Material for this task:
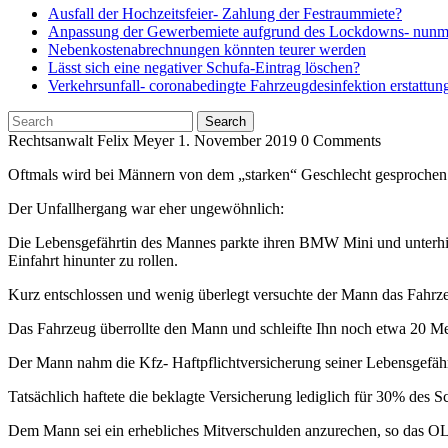
Ausfall der Hochzeitsfeier- Zahlung der Festraummiete?
Anpassung der Gewerbemiete aufgrund des Lockdowns- nunmehr
Nebenkostenabrechnungen könnten teurer werden
Lässt sich eine negativer Schufa-Eintrag löschen?
Verkehrsunfall- coronabedingte Fahrzeugdesinfektion erstattun
Search
Search
for:
Rechtsanwalt Felix Meyer
1. November 2019
0 Comments
Oftmals wird bei Männern von dem „starken“ Geschlecht gesprochen
Der Unfallhergang war eher ungewöhnlich:
Die Lebensgefährtin des Mannes parkte ihren BMW Mini und unterhiel
Einfahrt hinunter zu rollen.
Kurz entschlossen und wenig überlegt versuchte der Mann das Fahrz
Das Fahrzeug überrollte den Mann und schleifte Ihn noch etwa 20 Mete
Der Mann nahm die Kfz- Haftpflichtversicherung seiner Lebensgefäh
Tatsächlich haftete die beklagte Versicherung lediglich für 30% de
Dem Mann sei ein erhebliches Mitverschulden anzurechen, so das O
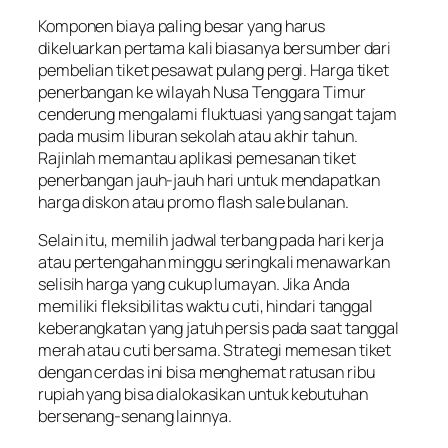
Komponen biaya paling besar yang harus
dikeluarkan pertama kali biasanya bersumber dari
pembelian tiket pesawat pulang pergi. Harga tiket
penerbangan ke wilayah Nusa Tenggara Timur
cenderung mengalami fluktuasi yang sangat tajam
pada musim liburan sekolah atau akhir tahun.
Rajinlah memantau aplikasi pemesanan tiket
penerbangan jauh-jauh hari untuk mendapatkan
harga diskon atau promo flash sale bulanan.
Selain itu, memilih jadwal terbang pada hari kerja
atau pertengahan minggu seringkali menawarkan
selisih harga yang cukup lumayan. Jika Anda
memiliki fleksibilitas waktu cuti, hindari tanggal
keberangkatan yang jatuh persis pada saat tanggal
merah atau cuti bersama. Strategi memesan tiket
dengan cerdas ini bisa menghemat ratusan ribu
rupiah yang bisa dialokasikan untuk kebutuhan
bersenang-senang lainnya.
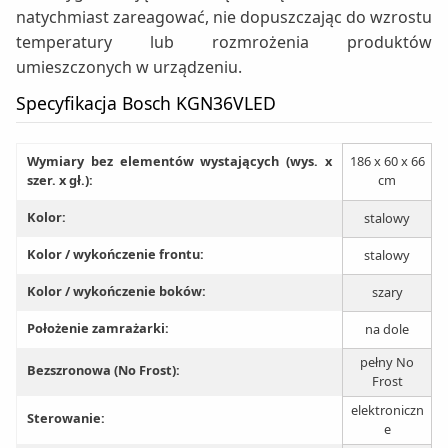
natychmiast zareagować, nie dopuszczając do wzrostu
temperatury lub rozmrożenia produktów
umieszczonych w urządzeniu.
Specyfikacja Bosch KGN36VLED
Wymiary bez elementów wystających (wys. x
186 x 60 x 66
szer. x gł.):
cm
Kolor:
stalowy
Kolor / wykończenie frontu:
stalowy
Kolor / wykończenie boków:
szary
Położenie zamrażarki:
na dole
pełny No
Bezszronowa (No Frost):
Frost
elektroniczn
Sterowanie:
e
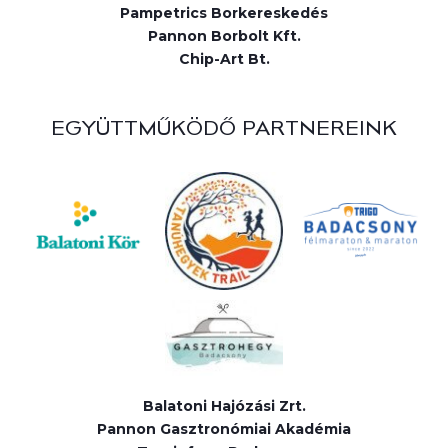
Pampetrics Borkereskedés
Pannon Borbolt Kft.
Chip-Art Bt.
EGYÜTTMŰKÖDŐ PARTNEREINK
Balatoni Hajózási Zrt.
Pannon Gasztronómiai Akadémia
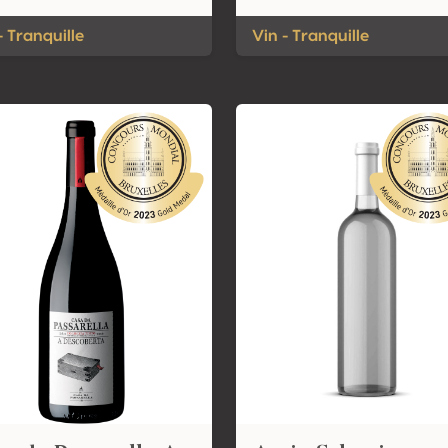
- Tranquille
Vin - Tranquille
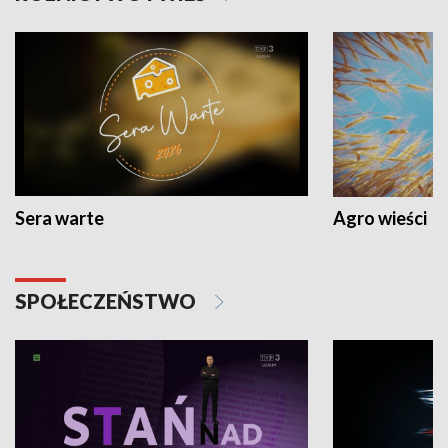
Sera warte
Agro wieści
SPOŁECZEŃSTWO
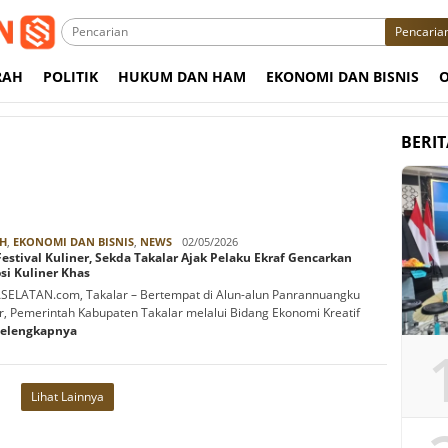
Pencaria
RAH
POLITIK
HUKUM DAN HAM
EKONOMI DAN BISNIS
BERI
Rabbani
H
,
EKONOMI DAN BISNIS
,
NEWS
02/05/2026
estival Kuliner, Sekda Takalar Ajak Pelaku Ekraf Gencarkan
si Kuliner Khas
ELATAN.com, Takalar – Bertempat di Alun-alun Panrannuangku
r, Pemerintah Kabupaten Takalar melalui Bidang Ekonomi Kreatif
Selengkapnya
Lihat Lainnya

Exercise goal:
Read through the entries above, and wherever a line holds the string "bisa", copy it.

Result of the task:
dengan cerdas ini bisa menghemat ratusan ribu
rupiah yang bisa dialokasikan untuk kebutuhan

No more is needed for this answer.